Exercise prompt = Print every record below exactly as it stands, but leave out the pictures.

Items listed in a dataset
<<<<
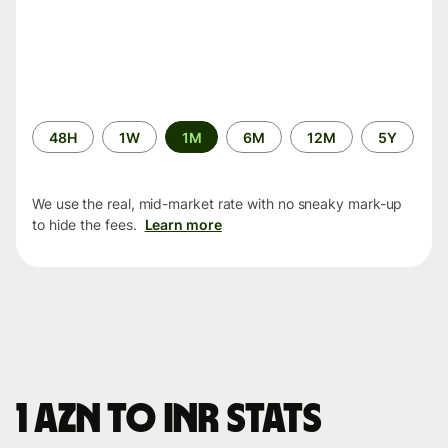
Time
48H
1W
1M
6M
12M
5Y
period
We use the real, mid-market rate with no sneaky mark-up
to hide the fees.
Learn more
1 AZN to INR stats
>>>>
Answer area =
Time
48H
1W
1M
6M
12M
5Y
period
We use the real, mid-market rate with no sneaky mark-up
to hide the fees.
Learn more
1 AZN to INR stats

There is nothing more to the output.